# Problem statement
Within the material below, locate the line with "Георадарное обследование" and the line with "Обследование вентиляции", then return those two lines and all lines between them, exactly as written.

# Input for this task

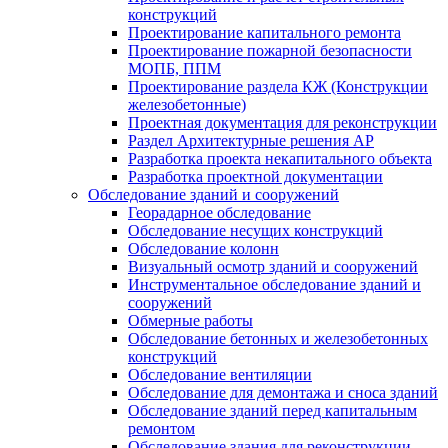
конструкций
Проектирование капитального ремонта
Проектирование пожарной безопасности
МОПБ, ППМ
Проектирование раздела КЖ (Конструкции
железобетонные)
Проектная документация для реконструкции
Раздел Архитектурные решения АР
Разработка проекта некапитального объекта
Разработка проектной документации
Обследование зданий и сооружений
Георадарное обследование
Обследование несущих конструкций
Обследование колонн
Визуальный осмотр зданий и сооружений
Инструментальное обследование зданий и
сооружений
Обмерные работы
Обследование бетонных и железобетонных
конструкций
Обследование вентиляции
Обследование для демонтажа и сноса зданий
Обследование зданий перед капитальным
ремонтом
Обследование здания для реконструкции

# Your solution
Георадарное обследование
Обследование несущих конструкций
Обследование колонн
Визуальный осмотр зданий и сооружений
Инструментальное обследование зданий и
сооружений
Обмерные работы
Обследование бетонных и железобетонных
конструкций
Обследование вентиляции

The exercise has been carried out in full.